Suzanne Alexander is the Director of The LiveLikeLou Foundation and is focused on strengthening the impact Phi Delta Theta Fraternity has on ALS (Amyotrophic Lateral Sclerois or “Lou Gherig’s Disease”). Specifically, she will work with the Vice President of Growth & Communications and our membership to set up the new, nationwide foundation and its short and long term goals; design new approaches to coach chapters, colonies and alumni relationships on their philanthropic and service pursuits for ALS; and identify partners within the ALS community to distribute funds for research and patient care services.

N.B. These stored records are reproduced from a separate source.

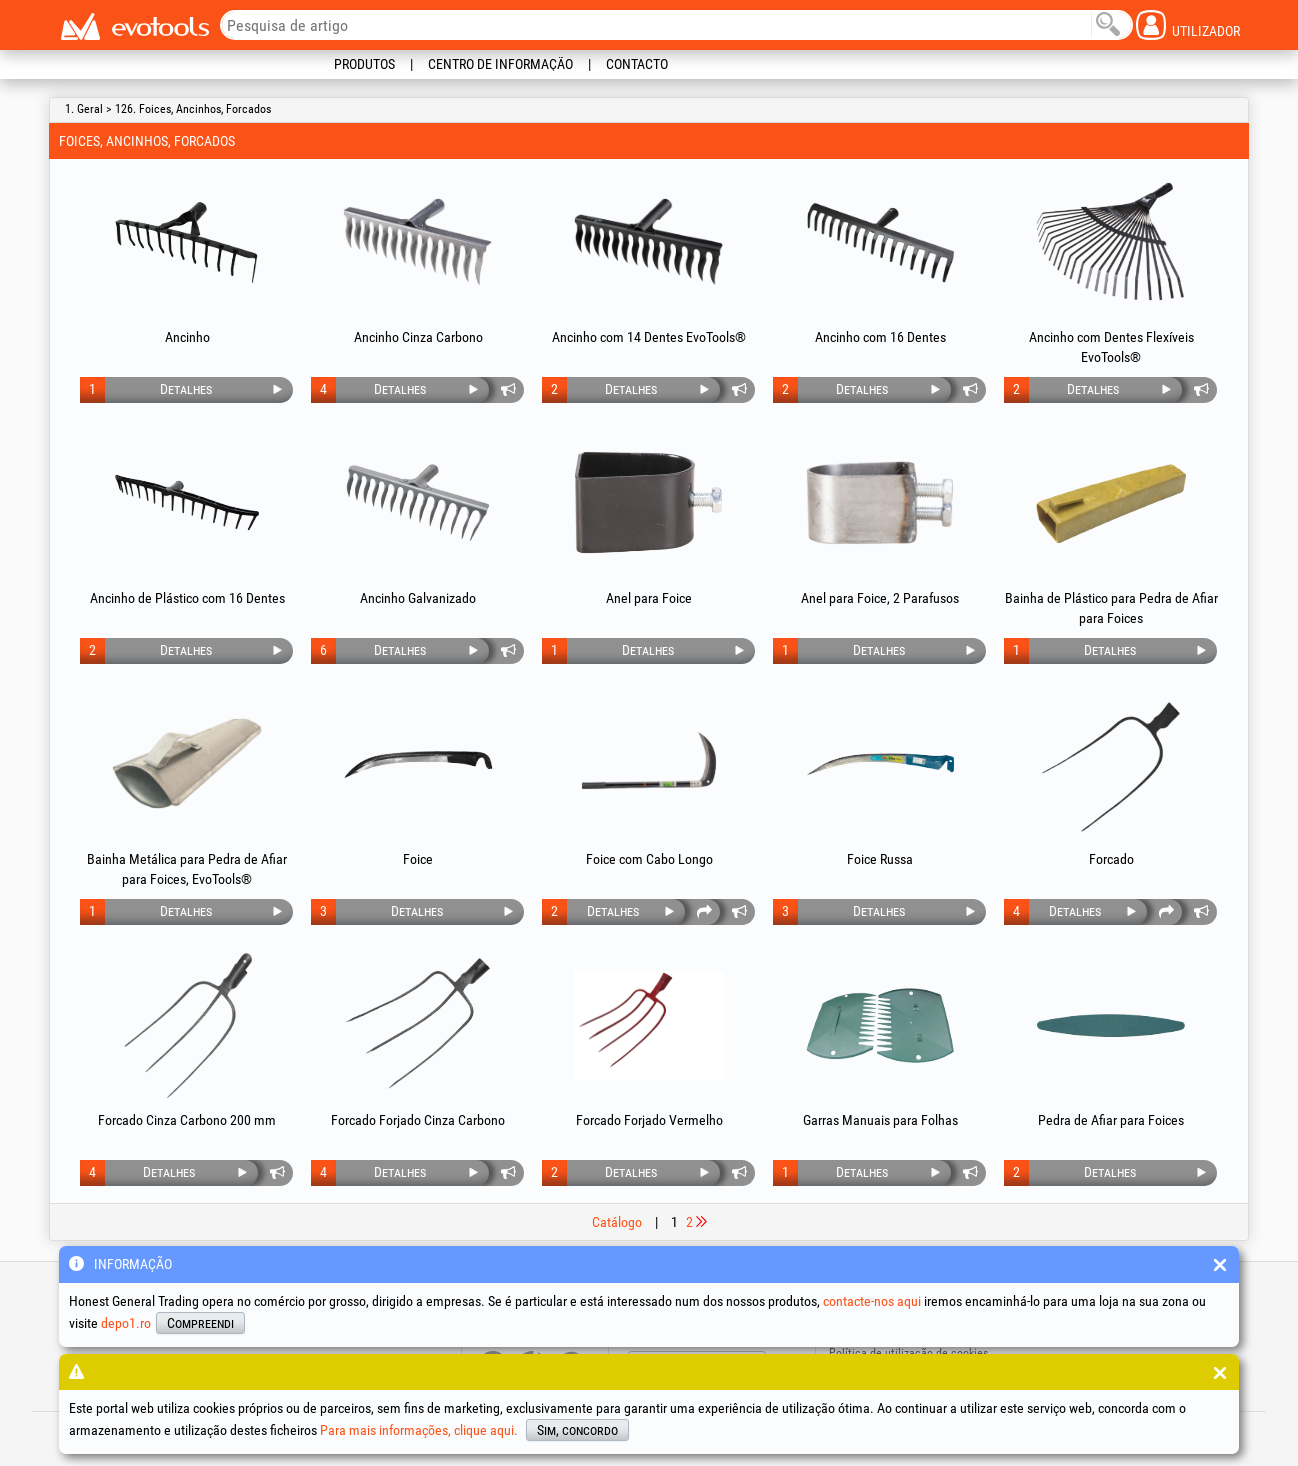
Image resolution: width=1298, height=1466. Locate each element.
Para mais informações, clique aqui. (419, 1430)
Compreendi (200, 1323)
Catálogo (617, 1222)
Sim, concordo (577, 1430)
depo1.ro (126, 1323)
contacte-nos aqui (872, 1301)
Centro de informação (500, 64)
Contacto (637, 64)
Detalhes (186, 389)
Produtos (364, 64)
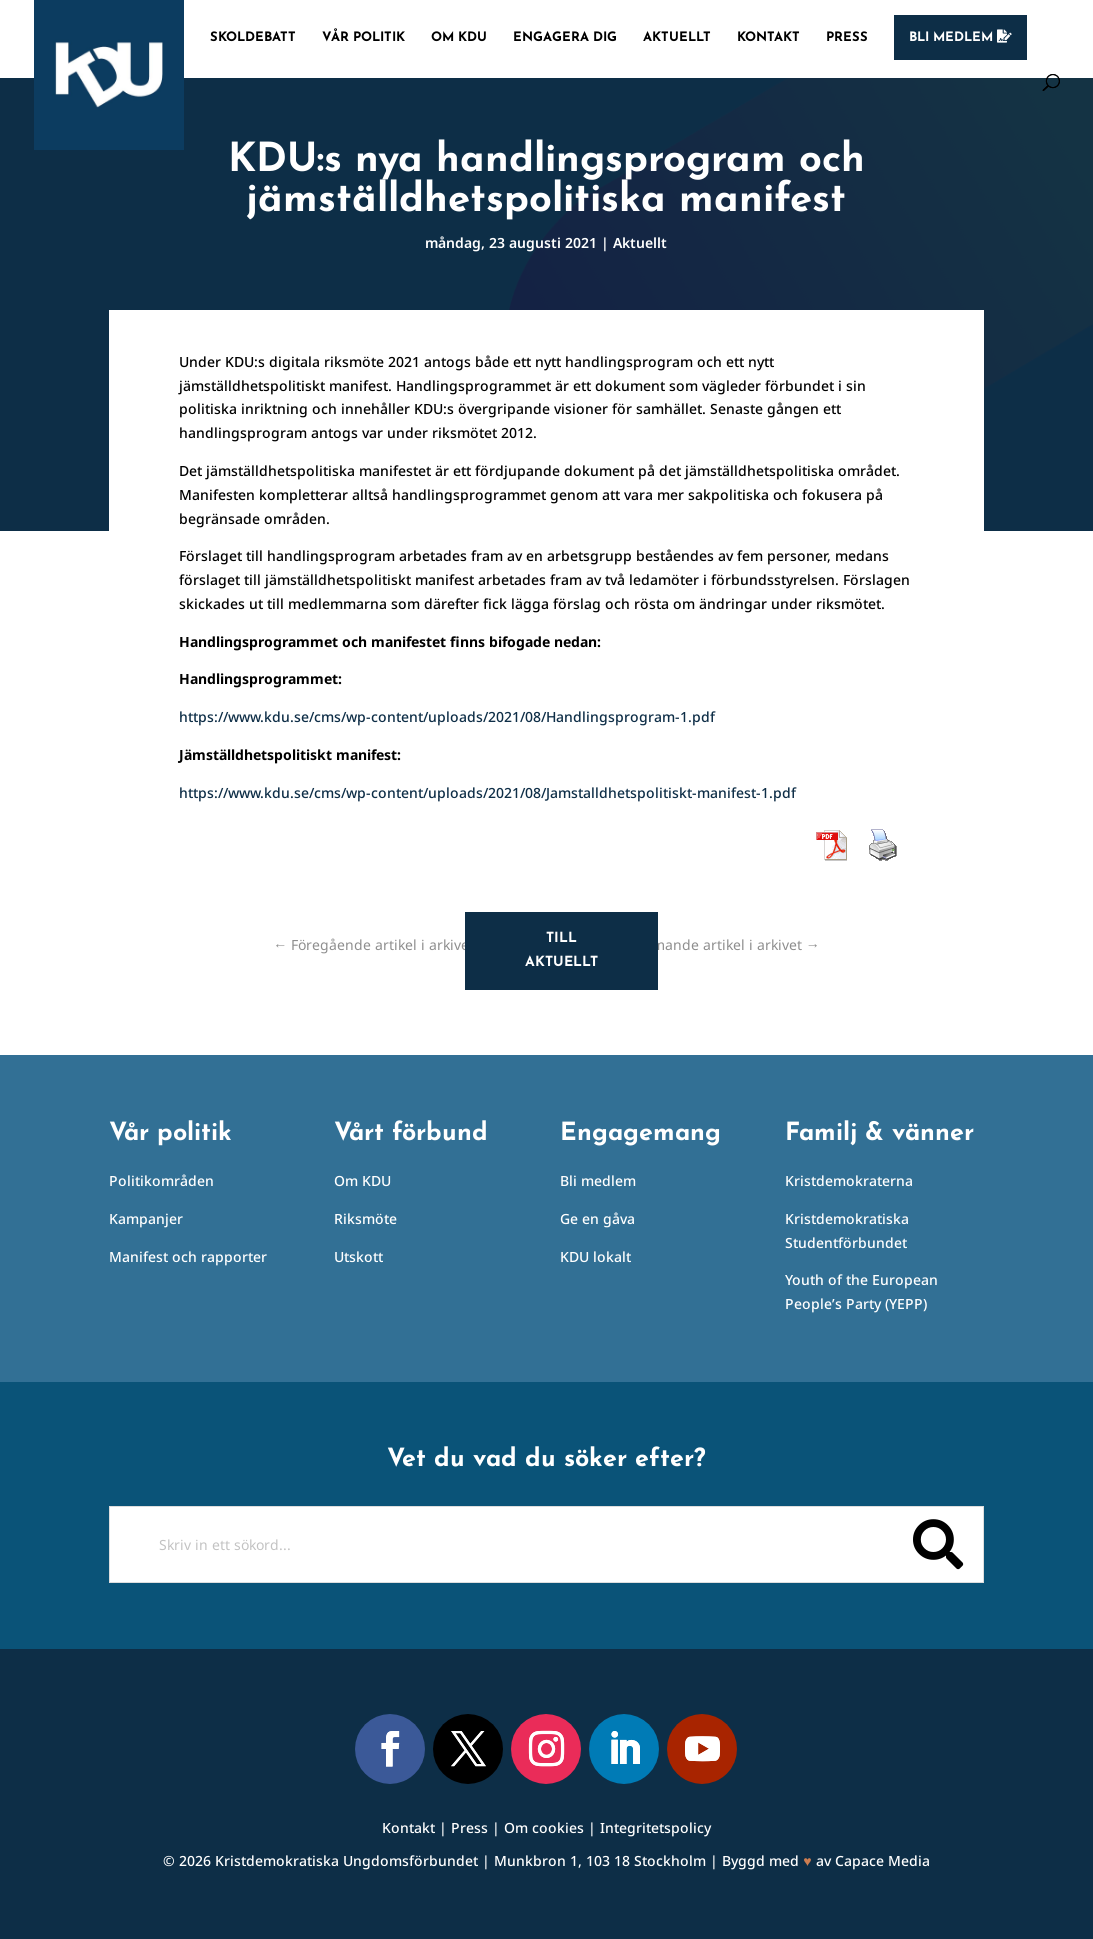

Suzanne is an undergraduate of California State University at San Jose, and earned her MBA from The University of Pittsburgh. Suzanne is the wife of brother Neil Alexander, who died from ALS in 2015. During his journey with the disease, the couple founded the LiveLikeLou.org organization, a grassroots effort to build awareness for ALS, and raise funds for ALS patients and their families and research to find a therapy or a cure. In just five years they raised more than $4 million, and established LiveLikeLou.org as a leading entity in the fight against ALS in Western Pennsylvania.
Suzanne is a California native, loves raising her children Abby and Patrick in Pittsburgh, Pennsylvania, and is a proud fan of the Pittsburgh Pirates. She can’t wait for Patrick to pledge Phi Delta Theta in 2022!